Submitted to: Tree Genetics and Genomes
Publication Type: Peer Reviewed Journal
Publication Acceptance Date: 1/28/2019
Publication Date: 2/12/2019
Citation: Verma, S., Evans, K., Guan, Y., Luby, J., Rosyara, U., Howard, N., Bassil, N.V., Bink, M., Van De Weg, E., Peace, C. 2019. Two large-effect QTLs, Ma and Ma3, determine genetic potential for acidity in apple fruit: Breeding insights from a multi-family study. Tree Genetics and Genomes. 15:18. https://doi.org/10.1007/s11295-019-1324-y.

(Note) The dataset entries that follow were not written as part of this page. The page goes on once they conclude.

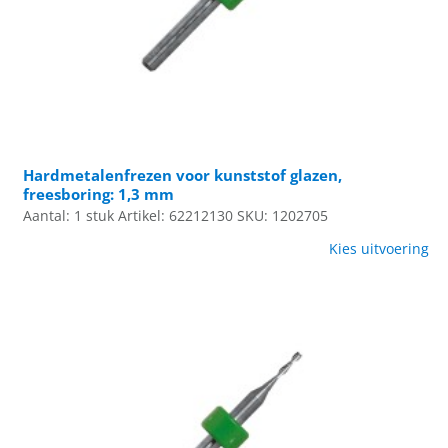
Hardmetalenfrezen voor kunststof glazen,
freesboring: 1,3 mm
Aantal: 1 stuk
Artikel: 62212130
SKU: 1202705
Kies uitvoering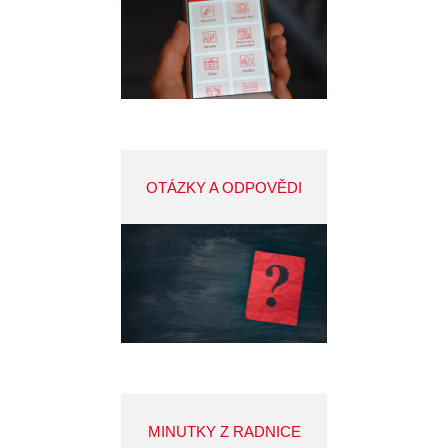
OTÁZKY A ODPOVĚDI
MINUTKY Z RADNICE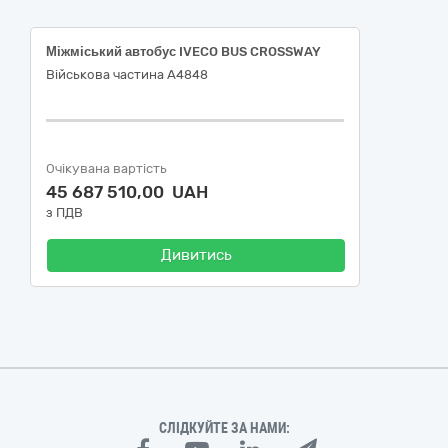
Міжміський автобус IVECO BUS CROSSWAY
Військова частина А4848
Очікувана вартість
45 687 510,00 UAH
з ПДВ
Дивитись
СЛІДКУЙТЕ ЗА НАМИ: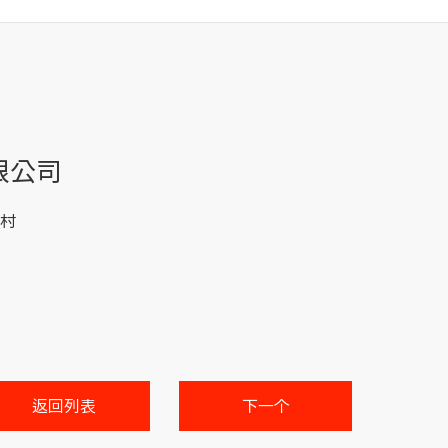
限公司
村
返回列表
下一个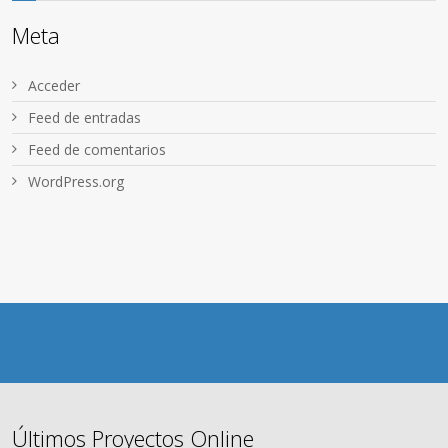
Meta
Acceder
Feed de entradas
Feed de comentarios
WordPress.org
Últimos Proyectos Online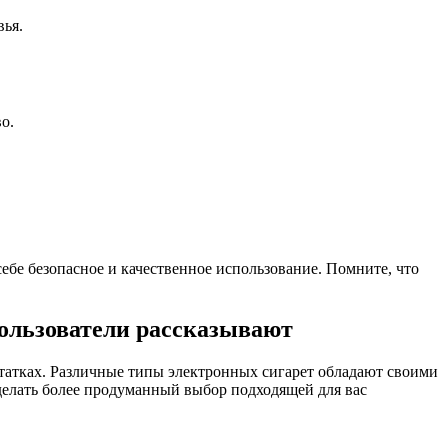
вья.
о.
бе безопасное и качественное использование. Помните, что
ользователи рассказывают
татках. Различные типы электронных сигарет обладают своими
сделать более продуманный выбор подходящей для вас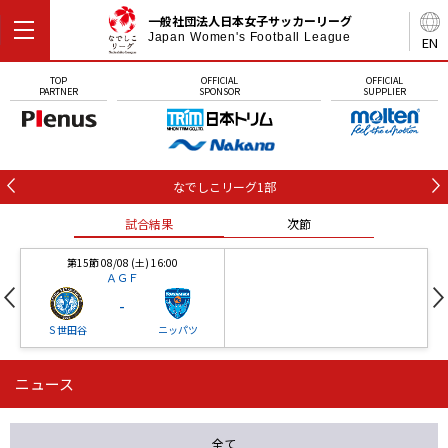
一般社団法人日本女子サッカーリーグ
Japan Women's Football League
EN
TOP
OFFICIAL
OFFICIAL
PARTNER
SPONSOR
SUPPLIER
なでしこリーグ1部
試合結果
次節
第15節 08/08 (土) 16:00
ＡＧＦ
-
Ｓ世田谷
ニッパツ
ニュース
第16節 09/05 (土) 15:00
第16節 09/05 (土) 15:00
試合結果
次節
ニッパツ
石人の星
-
-
全て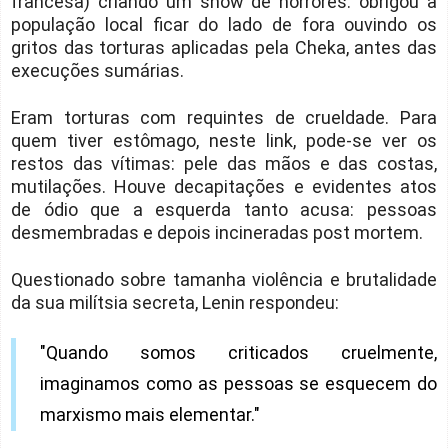
francesa) criando um show de horrores: obrigou a
população local ficar do lado de fora ouvindo os
gritos das torturas aplicadas pela Cheka, antes das
execuções sumárias.
Eram torturas com requintes de crueldade. Para
quem tiver estômago, neste link, pode-se ver os
restos das vítimas: pele das mãos e das costas,
mutilações. Houve decapitações e evidentes atos
de ódio que a esquerda tanto acusa: pessoas
desmembradas e depois incineradas post mortem.
Questionado sobre tamanha violência e brutalidade
da sua milítsia secreta, Lenin respondeu:
"Quando somos criticados cruelmente,
imaginamos como as pessoas se esquecem do
marxismo mais elementar."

DOI: https://doi.org/10.1007/s11295-019-1324-y

Interpretive Summary: The objective of this study was to understand fruit acidity variation in a large apple breeding program. Pedigree-connected germplasm of 16 full-sib families representing nine important breeding parents, were genotyped and phenotyped for titratable acidity at harvest and after 10- and 20-week storage treatments, for three successive seasons. Using pedigree-based quantitative trait loci mapping software, evidence was found for only two regions in the genome controlling the acidity trait. and that are jointly responsible for 66 +/-5% of the phenotypic variation. Furthermore, we found that the more high-acidity alleles, the faster the depletion with storage, with all combinations appearing to eventually converge to a common baseline. All parent cultivars and selections had one or two of the four possible high-acidity alleles. Diagnostic markers were identified for acidity alleles derived from distinct sources. This study highlighted the utility of the DNA-based information in new cultivar development for targeting desired fruit acidity levels before or after storage.

Technical Abstract: Acidity is a critical component of the apple fruit consumption experience. In previous biparental family studies, two large-effect acidity QTLs were reported using freshly harvested fruit. Objectives of this study were to determine the number and location of QTLs for acidity variation in a large apple breeding program and ascertain the quantitative effects and breeding relevance of QTL allelic combinations at harvest and after commercially relevant periods of cold storage. Pedigree-connected germplasm of 16 full-sib families representing nine important breeding parents, genotyped for the 8K SNP array, was assessed for titratable acidity at harvest and after 10- and 20-week storage treatments, for three successive seasons. Using pedigree-based QTL mapping software, FlexQTL™, evidence was found for only two QTLs, on linkage groups 16 (the reported Ma locus) and LG 8 (here called Ma3), that jointly explained 66 +/-5% of the phenotypic variation. An additive allele dosage model for the two QTLs effectively explained most acidity variation, with an average of +1.8 mg/L at harvest per high-acidity allele. The more high-acidity alleles, the faster the depletion with storage, with all combinations appearing to eventually converge to a common baseline. All parent cultivars and selections had one or two of the four possible high-acidity alleles. Each QTL had a rare second high-acidity allele with stronger or reduced effect. Diagnostic SNP markers were identified for QTL alleles derived from distinct sources. Combined QTL effects highlighted utility of the DNA-based information in new cultivar development for targeting desired fruit acidity levels before or after storage.